The two teachers looked at each other for a long moment, each thinking their own thoughts. Mr. Vernon was thinking that Miss Waters’ eyes were the bluest he had ever seen, and that they were roughly the colour of the sky at twilight. He was also wondering if he should tell her this, or if maybe she knew already. (She did, in fact, know already. Many people had told Miss Carolyn Waters that her eyes were the bluest they had seen, but Mr. Vernon did not know this.) She was looking at his incisors, and wondering if they had ever bitten human flesh. No, she decided, they had not. She then looked at his very pale skin and decided that there was a certain charm about such fragile, delicate-looking skin. By the time Mr. Vernon spoke in that soft, deep voice of his, Miss Carolyn Waters had firmly made up her mind to like him. “Your eyes are the bluest I have ever seen, Carolyn” he said. Somehow, she thought to herself, when Mr. Vernon said this sentence, it sounded different from all the other times. Different, and more beautiful.   

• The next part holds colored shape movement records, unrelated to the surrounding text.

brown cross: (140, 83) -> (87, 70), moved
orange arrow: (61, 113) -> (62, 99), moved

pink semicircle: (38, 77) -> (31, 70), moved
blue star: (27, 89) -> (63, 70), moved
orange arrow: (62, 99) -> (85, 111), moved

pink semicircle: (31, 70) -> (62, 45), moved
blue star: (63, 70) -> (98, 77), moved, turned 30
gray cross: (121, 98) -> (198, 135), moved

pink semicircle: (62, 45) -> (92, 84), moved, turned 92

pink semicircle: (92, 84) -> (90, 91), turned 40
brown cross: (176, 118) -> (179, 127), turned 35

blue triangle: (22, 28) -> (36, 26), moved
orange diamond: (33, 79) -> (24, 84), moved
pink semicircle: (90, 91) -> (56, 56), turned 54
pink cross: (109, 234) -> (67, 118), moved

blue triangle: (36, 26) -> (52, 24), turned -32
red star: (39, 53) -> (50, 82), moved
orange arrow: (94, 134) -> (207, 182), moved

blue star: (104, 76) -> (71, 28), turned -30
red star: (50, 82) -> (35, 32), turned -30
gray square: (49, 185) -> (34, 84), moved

“I play a bit of piano,” she was saying on Monday afternoon in the staffroom, “Do you play anything, David?” (She had quite taken to the name David lately, for reasons she herself did not understand, but which we understand completely.) David Vernon had not told anyone about his secret talent, as he was rather embarrassed by it. The bagpipes are not, after all, a particularly fashionable instrument to play. It wasn’t as if he was a closet electric guitarist, you know. Now, though, he surprised himself by declaring the truth: “Actually, I do play an instrument, Carolyn,” (he had always been fond of the name Carolyn, for reasons he knew entirely too well.) “Meet me in the music room after school, and I’ll show you.” A little bubble of excitement – the kind that only arrives in anticipation of a surprise – welled up in the chest of Miss Carolyn Waters, and stayed there the entire day. It didn’t even pop when she was forced to correct the numerous grammatical errors of her Grade 11 essays.

The school music room had never held such appeal for Carolyn, and she hurried towards it eagerly. David was already inside, she saw through the window, standing awkwardly with something large and bulky in his arms. Never before had an awkward stance and an unidentifiable, large object been so utterly charming. She opened the door.

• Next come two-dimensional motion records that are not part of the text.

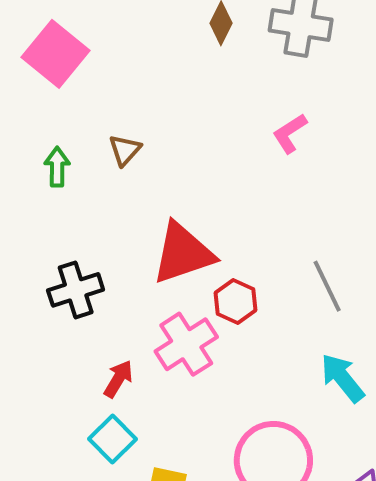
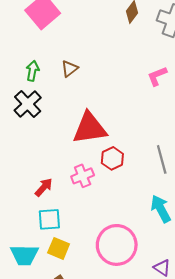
black cross: (76, 290) -> (28, 104), moved, turned -36
pink cross: (186, 344) -> (83, 176), size x0.7
cyan square: (113, 439) -> (49, 219), moved, turned 30

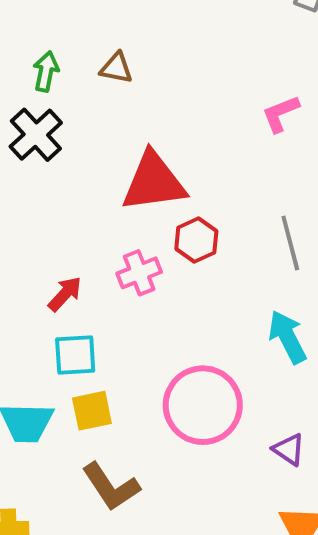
brown triangle: (69, 69) -> (116, 68), turned 48
pink L-shape: (157, 76) -> (280, 114), moved
yellow square: (59, 248) -> (92, 411), turned -35

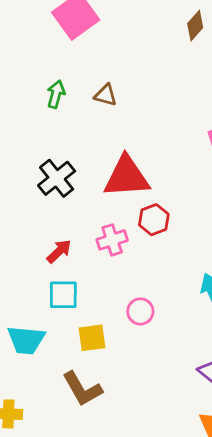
black cross: (36, 135) -> (57, 178), moved
pink circle: (203, 405) -> (140, 311), moved, size x0.5
yellow square: (92, 411) -> (92, 338), moved

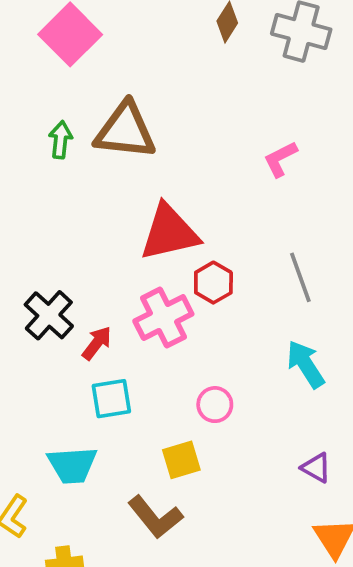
brown triangle: (106, 95) -> (125, 131), size x2.0
black cross: (57, 178) -> (49, 315), moved
pink cross: (112, 240) -> (163, 318), size x1.4
yellow square: (92, 338) -> (181, 460), moved

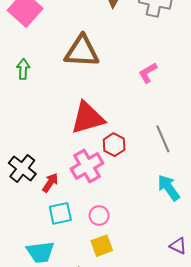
brown triangle: (125, 131) -> (82, 51), moved
pink circle: (215, 405) -> (99, 216), moved

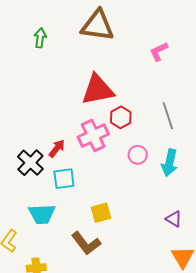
black cross: (22, 168) -> (30, 163), moved
cyan arrow: (169, 188) -> (169, 163), turned -136
pink circle: (99, 216) -> (138, 155), moved

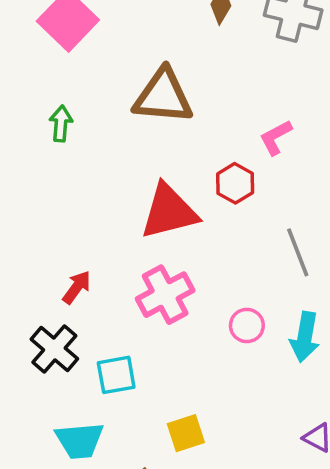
red hexagon: (121, 117) -> (235, 183), moved
red arrow: (57, 148) -> (77, 287), moved

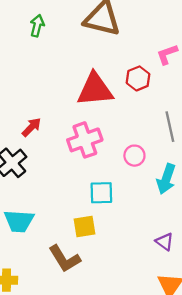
pink circle: (247, 325) -> (134, 156), moved
cyan square: (116, 375) -> (101, 193), moved

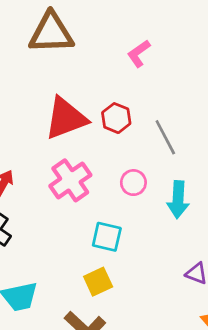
red hexagon: (138, 78) -> (116, 118), moved
cyan square: (101, 193) -> (107, 237), turned 30

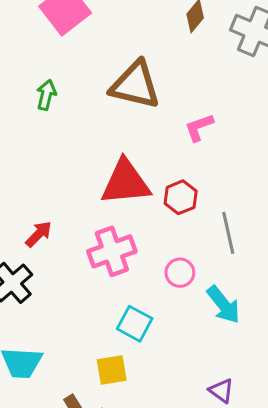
pink L-shape: (139, 54) -> (199, 127), moved
cyan arrow: (178, 200) -> (223, 305), turned -57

“Carolyn!” he walked over to her with a large smile on his face. His incisors glinted cheerfully. The object, she noticed now, was made of old tartan material, and had long pipes sort of sticking out… “Bagpipes?” she asked, disbelievingly. He grinned impishly and proceeded to blow into the pipes with gusto. What happened next is a curious thing indeed: the music notes, as he played them, grew wings and fluttered around the room. They landed on Carolyn’s shoulders, they tugged playfully at her hair, and when they entered the ears of Miss Carolyn Waters, they were infinitely sweeter than when they left the bagpipes of Mr. David Vernon. A curious phenomenon indeed, and one generally called “love”. The love, when it arrived, did so quietly and innocuously so as not to disturb the two teachers. Love, after all, is not intended to offend. After David had finished playing, however, they were both hit by a wave of intense affection for one another, which caused Miss Carolyn to exclaim, “Oh, dear!” David looked at her questioningly, “What is it, Carolyn?” he asked, innocently enough.
“David Vernon, I believe you have stolen my heart” she answered, quite out of breath.

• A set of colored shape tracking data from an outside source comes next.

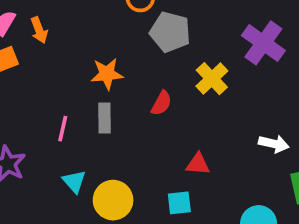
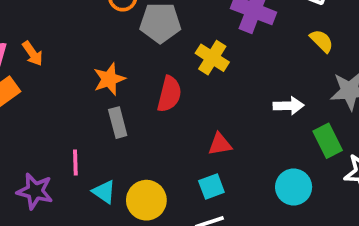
red semicircle: (161, 103) -> (169, 94), size x1.4
pink line: (63, 129) -> (75, 163), moved

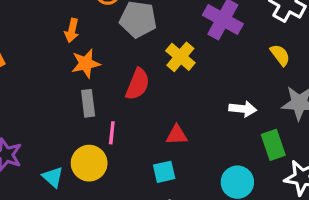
orange arrow: (33, 53) -> (72, 30), moved, turned 40
pink line: (75, 163) -> (112, 133), moved
cyan triangle: (104, 192) -> (53, 177), moved
yellow circle: (146, 200) -> (89, 163), moved

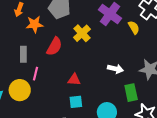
yellow semicircle: (280, 55) -> (134, 27), moved
orange star: (86, 63) -> (35, 24), moved
cyan square: (164, 172) -> (76, 102), moved

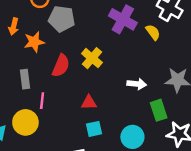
yellow cross: (82, 33) -> (92, 58), moved

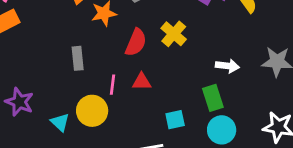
gray rectangle: (25, 79) -> (78, 58), moved
red triangle: (89, 103) -> (142, 82), moved
green rectangle: (159, 110) -> (213, 98), moved

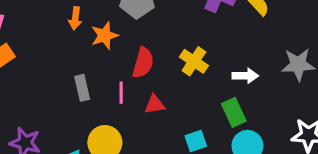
yellow cross: (174, 34) -> (194, 61), moved
pink line: (113, 85) -> (121, 93), moved

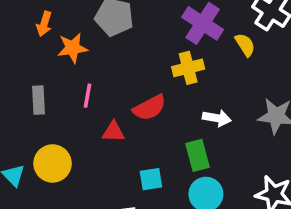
yellow cross: (194, 61) -> (188, 68), moved, turned 32
red semicircle: (143, 63) -> (149, 108), moved, turned 36
pink line: (121, 93) -> (87, 96), moved

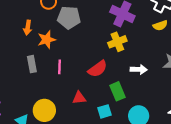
yellow semicircle: (245, 45) -> (160, 25), moved, turned 112
gray rectangle: (38, 100) -> (32, 64), moved
red triangle: (113, 132) -> (79, 98), moved
green rectangle: (197, 155) -> (118, 91), moved

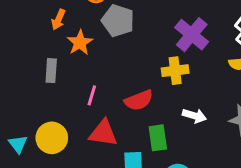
orange star: (47, 40) -> (80, 43), turned -30
pink line: (60, 67) -> (92, 95), moved
red triangle: (79, 98) -> (103, 133), size x1.5

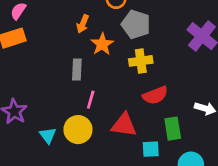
yellow cross: (175, 71) -> (141, 61), moved
pink line: (92, 95) -> (91, 100), moved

The wedding, when it happened, was not a grand affair. Inexpensive and uncomplicated, it did not demand attention as weddings so often do. But when Miss Carolyn Waters walked down the aisle, the backs of the chairs straightened, and the organ’s notes became crisper: the love shared by her and Mr. David Vernon was tangible. To everyone present, the air suddenly tasted of vanilla ice cream and fresh strawberries (because, as we all know, this is what love tastes like) and they knew that the marriage they were witnessing was as pure and beautiful as love itself.

Love is a simple thing indeed. All it takes for love to occur, you see, is two unremarkable people, and some very special biscuits.